Arrests as Vietnam breaks up rally against China’s ‘invasion’ of Paracel islands
Vietnamese police on Thursday scuffled with activists marking the 1974 Chinese invasion of a disputed island chain as they arrested several people and dispersed journalists.
About 100 people gathered in central Hanoi for the 43rd anniversary of the Chinese takeover of the Paracel islands in the South China Sea - territory claimed by both nations that remains a diplomatic flashpoint.
In a rare act of public defiance in the communist nation, activists chanted “Down with the invaders!” and held banners against the “age-old enemy” near the capital’s Hoan Kiem Lake.

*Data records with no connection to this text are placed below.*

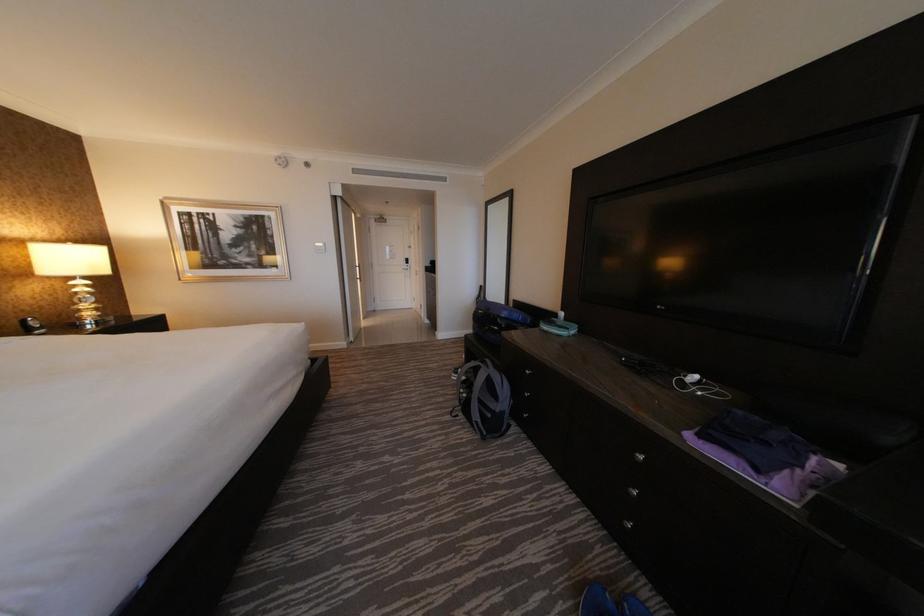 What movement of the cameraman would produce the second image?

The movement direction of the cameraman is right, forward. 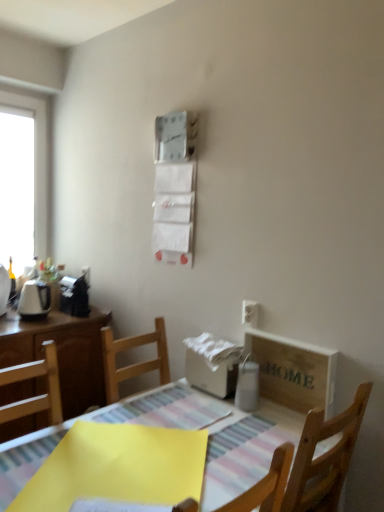 Where is `vacant region to the left of wooden crate at lower right`? Image resolution: width=384 pixels, height=512 pixels. vacant region to the left of wooden crate at lower right is located at coordinates (235, 417). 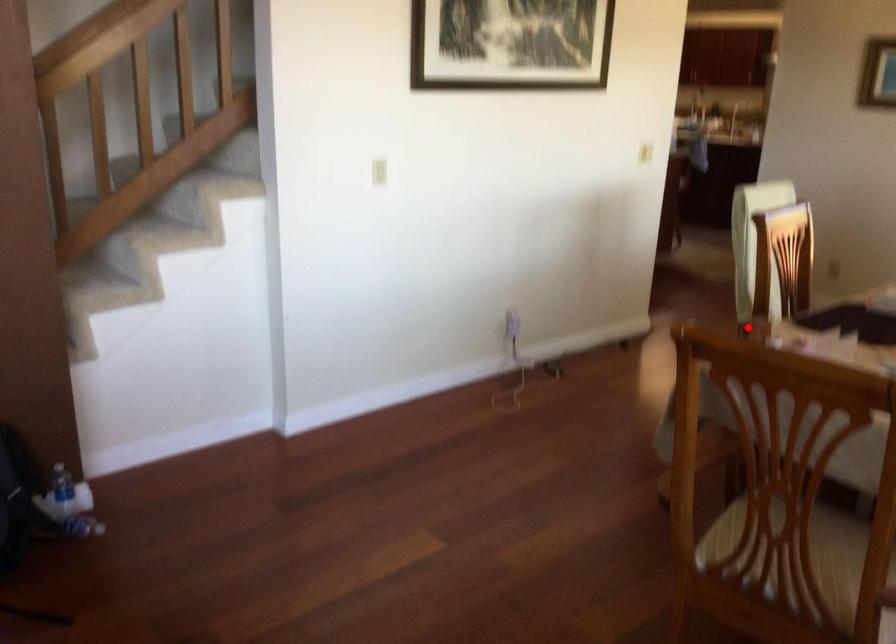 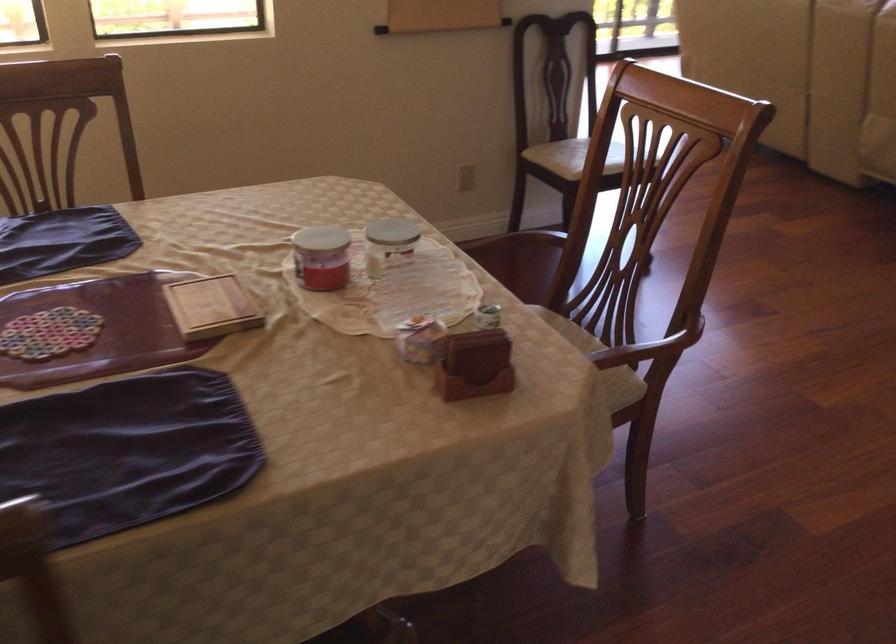 Question: I am providing you with two images of the same scene from different viewpoints. In image1, a red point is highlighted. Considering the same 3D point in image2, which of the following is correct?

Choices:
 (A) It is closer
 (B) It is farther

Answer: (A)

Plainclothes police swiftly swooped in, snatching banners away and hauling at least a dozen people into a nearby bus.
Journalists were unceremoniously ordered to leave the scene and turn off cameras.
Though Hanoi and Beijing routinely trade barbs over contested territory in the South China Sea, Vietnam often breaks up anti-China protests to avoid stoking anger from regional powerhouse China.
The Paracels remain a bitter bone of contention between the neighbours.
China has controlled the islands since invading them shortly after US-backed Vietnamese soldiers withdrew in 1974.
The attack left 70 Vietnamese soldiers dead.
Activists called on Vietnam to take a tougher stance with China.
“I think Vietnam must be determined towards China... to get back Hoang Sa and Truong Sa Islands,” said activist Pham Van Troi, 46, using Vietnamese names for the Paracels and the nearby Spratly islands, which are also disputed.
Beijing lays claim to virtually all of the South China Sea, and has built up islands capable of hosting military installations.
The Philippines, Vietnam, Malaysia, Brunei and Taiwan have also sparred with Beijing over territory in the disputed waterway.
Tensions have eased slightly in recent months but the issue remains a potential global flashpoint.
In 2014 China moved a controversial oil rig into contested territory, prompting deadly riots in Vietnam.
Last week Chinese state media reacted with fury to comments by US secretary of state nominee Rex Tillerson that he would seek to deny Beijing access to the artificial islands it has built up in the contested sea.